Linda Margaret Kilgore is an American artist from the Southwest. She works in a variety of media, including — and often mixing — steel sculpture, paint, collage, assemblage and installation. While primarily known for her sculpture and installation work, she has also experimented widely with abstract and conceptual practices. She often works in series.

"I began seriously working with collage and as a painter in Rome, after university," Kilgore says. "My first pieces are in collections there."

"A love of languages and poetry has continued to inform my practice. A piece will often start out with something of an outline or idea, and sometimes a drawing. Often I begin quite directly and the piece becomes realized as I focus on the physical elements. The work seems to unfold in series, as if a series of questions, each piece building on the last.

... Materials change according to the needs of the pieces and morph into other materials.
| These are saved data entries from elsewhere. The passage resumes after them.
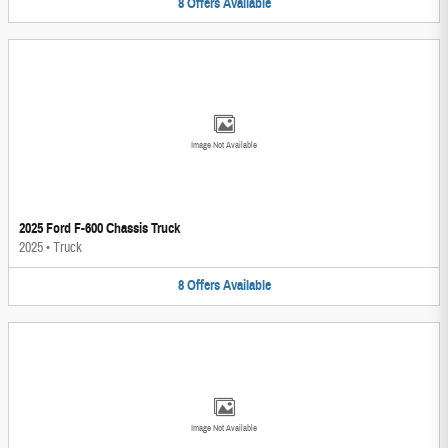
8
Offers
Available
Image Not Available
2025 Ford F-600 Chassis Truck
2025
•
Truck
8
Offers
Available
Image Not Available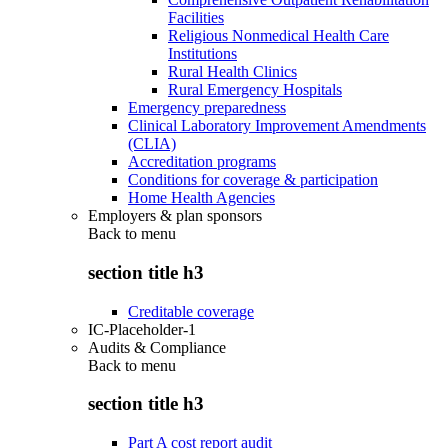
Facilities
Religious Nonmedical Health Care
Institutions
Rural Health Clinics
Rural Emergency Hospitals
Emergency preparedness
Clinical Laboratory Improvement Amendments
(CLIA)
Accreditation programs
Conditions for coverage & participation
Home Health Agencies
Employers & plan sponsors
Back to
menu
section title h3
Creditable coverage
IC-Placeholder-1
Audits & Compliance
Back to
menu
section title h3
Part A cost report audit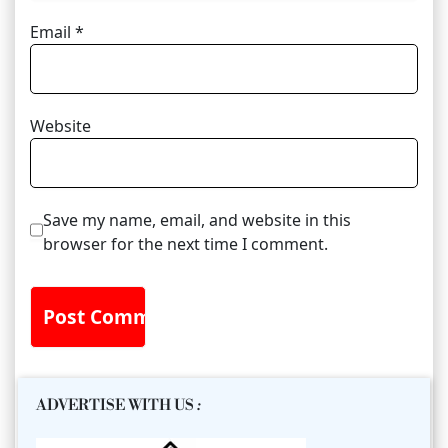
Email
*
Website
Save my name, email, and website in this
browser for the next time I comment.
ADVERTISE WITH US
: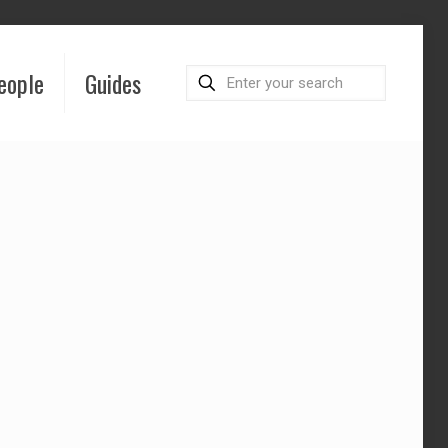
eople
Guides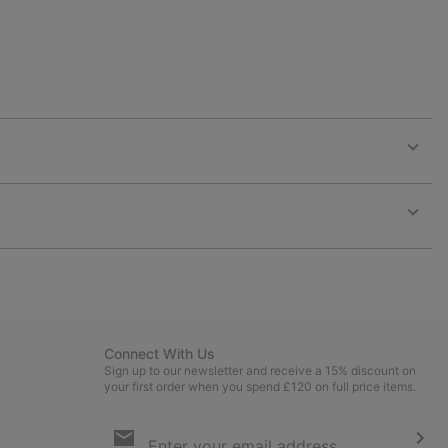
Expan
or
collap
sectio
Expan
or
collap
sectio
Connect With Us
Sign up to our newsletter and receive a 15% discount on
your first order when you spend £120 on full price items.
Email
Sign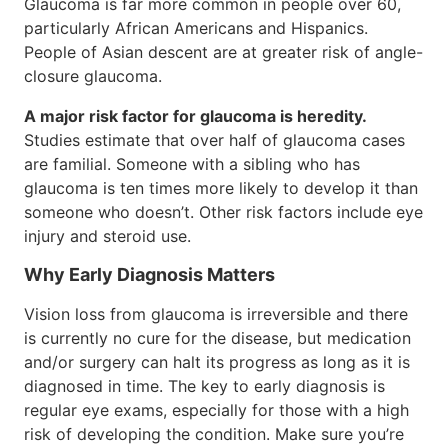
Glaucoma is far more common in people over 60,
particularly African Americans and Hispanics.
People of Asian descent are at greater risk of angle-
closure glaucoma.
A major risk factor for glaucoma is heredity.
Studies estimate that over half of glaucoma cases
are familial. Someone with a sibling who has
glaucoma is ten times more likely to develop it than
someone who doesn’t. Other risk factors include eye
injury and steroid use.
Why Early Diagnosis Matters
Vision loss from glaucoma is irreversible and there
is currently no cure for the disease, but medication
and/or surgery can halt its progress as long as it is
diagnosed in time. The key to early diagnosis is
regular eye exams, especially for those with a high
risk of developing the condition. Make sure you’re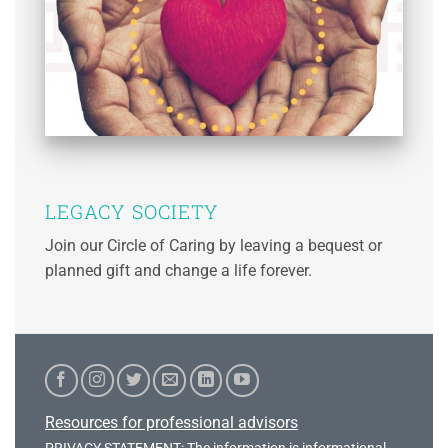
LEGACY SOCIETY
Join our Circle of Caring by leaving a bequest or
planned gift and change a life forever.
Resources for professional advisors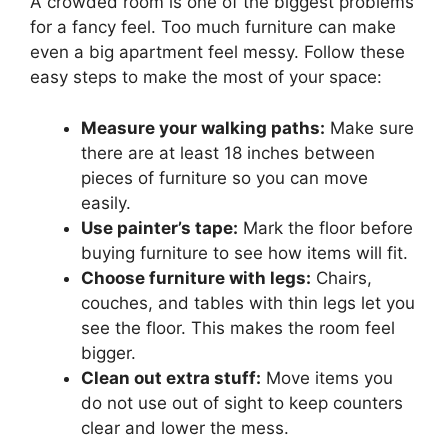
A crowded room is one of the biggest problems
for a fancy feel. Too much furniture can make
even a big apartment feel messy. Follow these
easy steps to make the most of your space:
Measure your walking paths:
Make sure
there are at least 18 inches between
pieces of furniture so you can move
easily.
Use painter’s tape:
Mark the floor before
buying furniture to see how items will fit.
Choose furniture with legs:
Chairs,
couches, and tables with thin legs let you
see the floor. This makes the room feel
bigger.
Clean out extra stuff:
Move items you
do not use out of sight to keep counters
clear and lower the mess.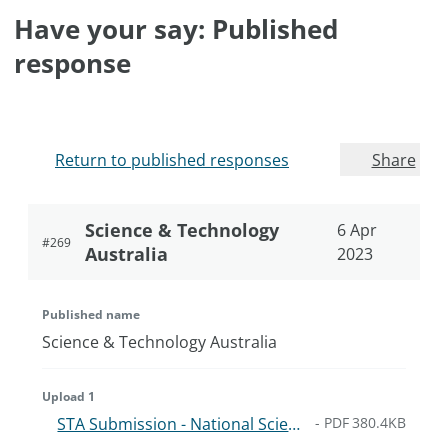
Have your say: Published
response
Return to published responses
Share
Science & Technology
6 Apr
#
269
Australia
2023
Published name
Science & Technology Australia
Upload 1
STA Submission - National Science and Research Priorities.9dae6a8b868cb.pdf
-
PDF
380.4KB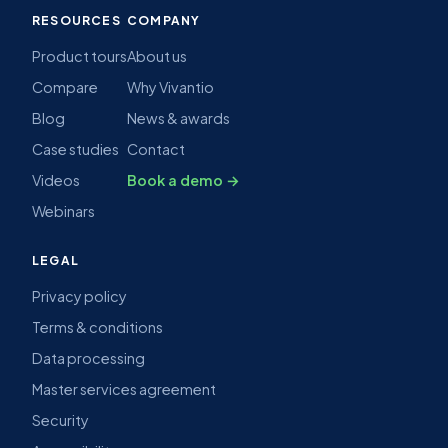
RESOURCES
COMPANY
Product tours
About us
Compare
Why Vivantio
Blog
News & awards
Case studies
Contact
Videos
Book a demo →
Webinars
LEGAL
Privacy policy
Terms & conditions
Data processing
Master services agreement
Security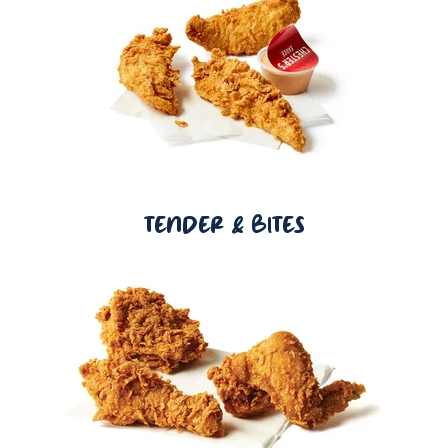
TENDER & BITES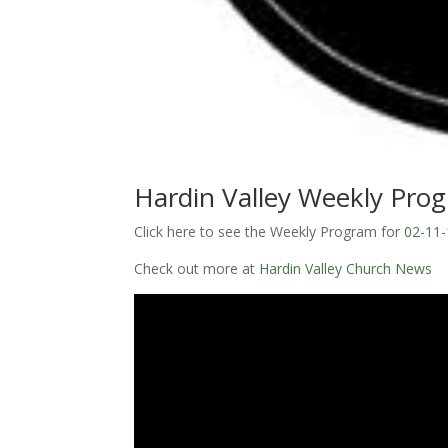
Hardin Valley Weekly Pro
Click here to see the Weekly Program for
02-11-
Check out more at
Hardin Valley Church News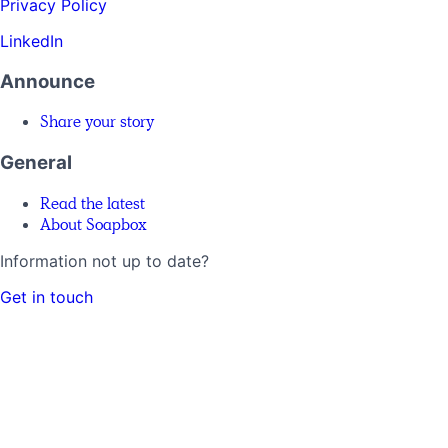
Privacy Policy
LinkedIn
Announce
Share your story
General
Read the latest
About Soapbox
Information not up to date?
Get in touch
I learn new ways of working. The work leads; I follow as it unfolds in dreams and inspirations from myriad and mysterious sources."

Kilgore was raised in Sedona and on the Navajo and Hopi reservations of Northern Arizona.

Her early influences include the work of the European surrealist artists Max Ernst and Dorothea Tanning, former Sedona residents whose echoes remained in the mountain town. Kilgore also studied, lived, and developed her art in several European and North African countries, as well as Mexico and the Navajo and Hopi lands, and has drawn inspiration from these diverse physical and cultural landscapes.